Bob, the error bars are those shown by rating list, which uses one of the tools like Ordo or BayesElo. I took several days ago an extreme case to check the usual logisitc ELO model, and it worked quite well even with extreme values. Komodo 9.2 versus much weaker SOS 3. Then SOS 3 versus still much weaker Bikjump, a "beginner" engine, to get the rating of top engine Komodo 9.2 against the "beginner" engine Bikjump via the "intermediate" engine SOS 3:bob wrote:That was my point. If the average ratings for player A's opponents is X, and the average rating for player B's opponents is X+50, it is going to be VERY difficult to compare their ratings with any accuracy and use the resulting Elo numbers to predict outcome between the two versions. The two versions of the original program are different, the average opponents are different, WHICH is responsible for the Elo gain or loss?Michel wrote:Why not? As long if the graph is connected the comparison is fine.Robert Hyatt wrote:You have to look at all the data. For example, look at the average opponent rating for cheng 4cpu vs cheng 1cpu. 1cpu played against an opponent average about 50 Elo stronger than cheng 4cpu. What would you expect that to cause? Make cheng 1cpu look weaker? You can't compare Elo numbers between partially or fully disjoint sets of opponents...
If A plays B and B plays C and C plays D you can still compare A and D. The comparison via intermediate engines just blows up the error bars.
So in that specific CEGT comparison, the error bars are not +/-26. They are more like +/- 75...
In this case, saying A is +130 better than B is quite inaccurate. It is most likely better, to be sure.
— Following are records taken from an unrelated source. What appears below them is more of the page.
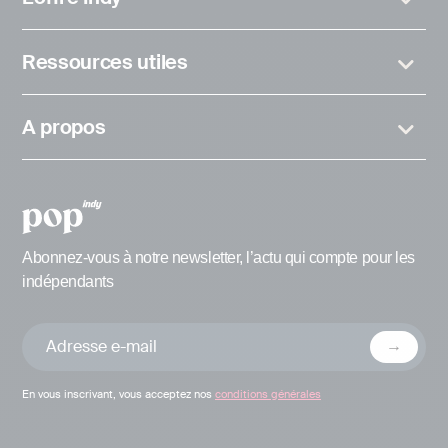
Ressources utiles
A propos
Abonnez-vous à notre newsletter, l’actu qui compte pour les
indépendants
En vous inscrivant, vous acceptez nos
conditions générales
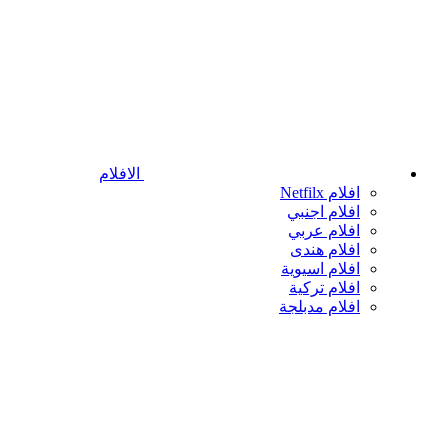
الافلام
افلام Netfilx
افلام اجنبي
افلام عربي
افلام هندى
افلام اسيوية
افلام تركية
افلام مدبلجة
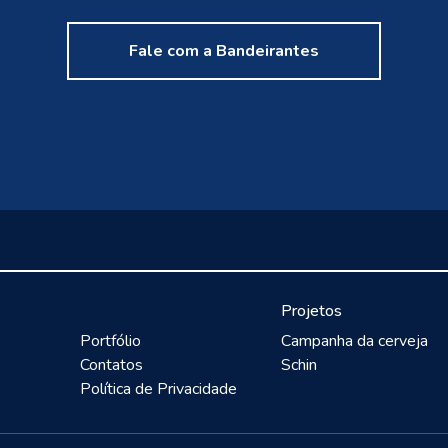
Fale com a Bandeirantes
Projetos
Portfólio
Campanha da cerveja
Contatos
Schin
Política de Privacidade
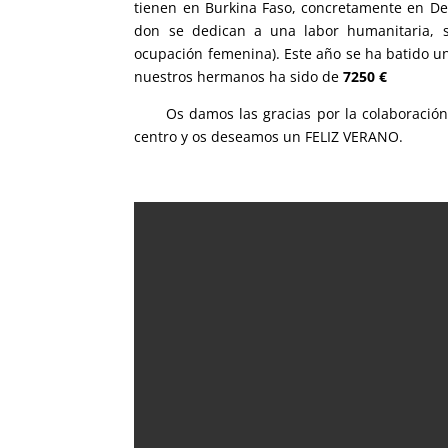
tienen en Burkina Faso, concretamente en Ded
don se dedican a una labor humanitaria, so
ocupación femenina). Este año se ha batido un
nuestros hermanos ha sido de
7250 €
Os damos las gracias por la colaboración p
centro y os deseamos un FELIZ VERANO.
But how much better is much harder to determine without more data points.
Score of Komodo 9.2 vs SOS 3: 9865 - 32 - 103 [0.992] 10000
ELO difference: 830
Score of SOS 3 vs Bikjump: 6863 - 636 - 514 [0.889] 8013
ELO difference: 361
The ELO model predicts that Komodo 9.2 is stronger than Bikjump by 830+361 = 1191 ELO points, predicted only via the intermediate engine SOS 3. The "real" rating is:
Score of Komodo 9.2 vs Bikjump: 19967 - 6 - 27 [0.999] 20000
ELO difference: 1204
Prediction is only 13 ELO points off on the 1200 ELO difference span. The error is both statistical and due to the ELO model, but it shows that the model is not bad even in such extreme case.